**Instructions for the task:** When you repeat the records, keep every word exact and drop each picture.

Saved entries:
□ □ □ □ □ □ □
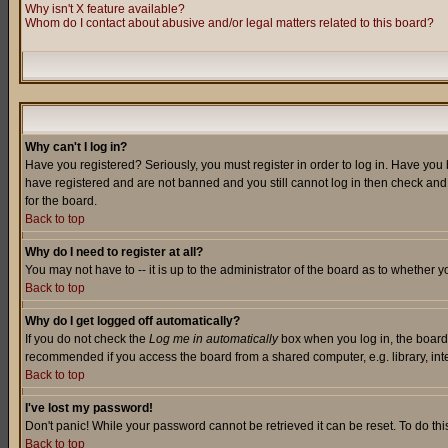
Why isn't X feature available?
Whom do I contact about abusive and/or legal matters related to this board?
Why can't I log in?
Have you registered? Seriously, you must register in order to log in. Have you
have registered and are not banned and you still cannot log in then check and 
for the board.
Back to top
Why do I need to register at all?
You may not have to -- it is up to the administrator of the board as to whether 
Back to top
Why do I get logged off automatically?
If you do not check the
Log me in automatically
box when you log in, the board 
recommended if you access the board from a shared computer, e.g. library, intern
Back to top
I've lost my password!
Don't panic! While your password cannot be retrieved it can be reset. To do thi
Back to top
□ □ □ □ □ □ □
**Answer to the problem:**
Why isn't X feature available?
Whom do I contact about abusive and/or legal matters related to this board?
Why can't I log in?
Have you registered? Seriously, you must register in order to log in. Have you
have registered and are not banned and you still cannot log in then check and 
for the board.
Back to top
Why do I need to register at all?
You may not have to -- it is up to the administrator of the board as to whether 
Back to top
Why do I get logged off automatically?
If you do not check the
Log me in automatically
box when you log in, the board 
recommended if you access the board from a shared computer, e.g. library, intern
Back to top
I've lost my password!
Don't panic! While your password cannot be retrieved it can be reset. To do thi
Back to top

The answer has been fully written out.